▶ _WHAT TO DO_
Return, from the material below, each line in which the word "event" is present.

▶ _DATA RECORDS_
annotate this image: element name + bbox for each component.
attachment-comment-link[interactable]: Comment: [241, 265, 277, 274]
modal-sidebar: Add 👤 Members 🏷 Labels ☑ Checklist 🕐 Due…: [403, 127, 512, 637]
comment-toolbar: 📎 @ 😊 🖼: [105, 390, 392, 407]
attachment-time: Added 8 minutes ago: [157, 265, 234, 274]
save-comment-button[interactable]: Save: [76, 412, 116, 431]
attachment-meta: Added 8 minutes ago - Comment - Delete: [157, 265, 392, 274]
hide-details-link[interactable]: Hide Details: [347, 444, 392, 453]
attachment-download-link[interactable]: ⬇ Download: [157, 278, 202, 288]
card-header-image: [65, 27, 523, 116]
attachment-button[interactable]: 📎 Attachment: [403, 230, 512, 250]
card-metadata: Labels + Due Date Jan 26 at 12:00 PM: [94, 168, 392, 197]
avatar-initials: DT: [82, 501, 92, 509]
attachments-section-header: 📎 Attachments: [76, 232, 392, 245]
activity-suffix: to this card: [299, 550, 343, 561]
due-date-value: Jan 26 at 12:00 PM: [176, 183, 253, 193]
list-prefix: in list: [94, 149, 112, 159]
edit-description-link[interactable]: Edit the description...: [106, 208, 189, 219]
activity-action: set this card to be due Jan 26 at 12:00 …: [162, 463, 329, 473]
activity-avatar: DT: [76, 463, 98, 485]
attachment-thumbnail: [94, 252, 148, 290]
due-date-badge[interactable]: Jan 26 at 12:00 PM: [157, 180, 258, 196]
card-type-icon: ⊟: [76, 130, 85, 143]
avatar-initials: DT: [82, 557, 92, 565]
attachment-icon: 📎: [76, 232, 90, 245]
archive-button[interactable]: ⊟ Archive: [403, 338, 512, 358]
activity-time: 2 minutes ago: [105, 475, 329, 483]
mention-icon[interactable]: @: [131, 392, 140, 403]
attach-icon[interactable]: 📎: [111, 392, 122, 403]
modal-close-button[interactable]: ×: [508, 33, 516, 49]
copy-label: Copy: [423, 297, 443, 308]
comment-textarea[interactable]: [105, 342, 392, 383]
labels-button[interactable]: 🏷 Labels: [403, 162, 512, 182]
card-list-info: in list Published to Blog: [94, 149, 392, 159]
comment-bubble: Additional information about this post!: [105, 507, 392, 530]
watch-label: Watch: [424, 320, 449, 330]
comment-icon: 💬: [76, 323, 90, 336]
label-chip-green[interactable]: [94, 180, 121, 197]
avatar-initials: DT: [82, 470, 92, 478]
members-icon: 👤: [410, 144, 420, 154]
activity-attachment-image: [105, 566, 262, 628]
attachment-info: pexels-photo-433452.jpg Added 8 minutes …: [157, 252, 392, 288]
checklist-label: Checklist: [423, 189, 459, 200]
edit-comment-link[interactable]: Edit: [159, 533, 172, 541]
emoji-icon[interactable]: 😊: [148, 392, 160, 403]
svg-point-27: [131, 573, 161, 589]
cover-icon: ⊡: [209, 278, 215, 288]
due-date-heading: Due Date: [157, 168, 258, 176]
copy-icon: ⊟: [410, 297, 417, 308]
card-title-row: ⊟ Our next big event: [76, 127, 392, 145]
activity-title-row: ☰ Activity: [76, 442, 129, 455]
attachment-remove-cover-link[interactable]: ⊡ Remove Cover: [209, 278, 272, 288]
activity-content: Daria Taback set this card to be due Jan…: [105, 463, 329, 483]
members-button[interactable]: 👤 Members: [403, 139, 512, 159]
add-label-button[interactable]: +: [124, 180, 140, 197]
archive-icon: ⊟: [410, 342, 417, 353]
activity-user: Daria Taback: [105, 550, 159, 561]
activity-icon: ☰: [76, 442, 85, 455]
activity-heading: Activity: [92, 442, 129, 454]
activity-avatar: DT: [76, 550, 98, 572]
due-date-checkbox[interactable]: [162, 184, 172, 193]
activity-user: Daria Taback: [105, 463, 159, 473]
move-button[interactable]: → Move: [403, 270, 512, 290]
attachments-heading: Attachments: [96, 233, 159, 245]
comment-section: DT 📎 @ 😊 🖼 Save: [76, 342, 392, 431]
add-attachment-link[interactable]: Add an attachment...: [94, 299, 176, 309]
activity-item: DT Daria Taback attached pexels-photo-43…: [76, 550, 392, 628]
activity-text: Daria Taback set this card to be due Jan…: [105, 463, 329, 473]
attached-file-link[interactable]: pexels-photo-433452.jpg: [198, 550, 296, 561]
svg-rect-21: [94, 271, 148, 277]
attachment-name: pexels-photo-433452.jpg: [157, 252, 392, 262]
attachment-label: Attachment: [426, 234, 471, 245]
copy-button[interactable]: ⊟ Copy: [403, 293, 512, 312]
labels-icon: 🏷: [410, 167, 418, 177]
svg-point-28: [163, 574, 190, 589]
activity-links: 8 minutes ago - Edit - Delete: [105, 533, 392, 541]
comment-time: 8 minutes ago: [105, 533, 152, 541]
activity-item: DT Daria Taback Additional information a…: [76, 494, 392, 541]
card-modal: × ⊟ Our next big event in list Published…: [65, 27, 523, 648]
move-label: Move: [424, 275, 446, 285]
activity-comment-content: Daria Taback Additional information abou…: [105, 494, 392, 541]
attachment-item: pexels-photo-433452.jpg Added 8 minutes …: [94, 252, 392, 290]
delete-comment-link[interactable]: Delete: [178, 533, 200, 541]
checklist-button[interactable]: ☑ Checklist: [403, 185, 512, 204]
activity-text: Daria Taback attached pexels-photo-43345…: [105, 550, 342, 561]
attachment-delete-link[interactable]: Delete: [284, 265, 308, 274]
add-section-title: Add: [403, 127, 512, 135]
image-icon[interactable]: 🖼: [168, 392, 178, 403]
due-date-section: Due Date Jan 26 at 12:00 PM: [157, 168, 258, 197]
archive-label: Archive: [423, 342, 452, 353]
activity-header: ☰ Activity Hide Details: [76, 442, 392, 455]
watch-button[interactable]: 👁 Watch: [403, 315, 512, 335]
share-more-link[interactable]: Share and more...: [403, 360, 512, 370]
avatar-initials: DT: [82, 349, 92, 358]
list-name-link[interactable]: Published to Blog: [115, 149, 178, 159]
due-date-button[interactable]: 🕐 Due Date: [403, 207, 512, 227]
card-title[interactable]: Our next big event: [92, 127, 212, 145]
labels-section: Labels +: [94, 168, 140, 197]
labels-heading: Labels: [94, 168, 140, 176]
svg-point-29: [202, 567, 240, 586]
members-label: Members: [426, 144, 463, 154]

▶ _RESULT FOR THIS EXERCISE_
card-title-row: ⊟ Our next big event: [76, 127, 392, 145]
card-modal: × ⊟ Our next big event in list Published…: [65, 27, 523, 648]
card-title[interactable]: Our next big event: [92, 127, 212, 145]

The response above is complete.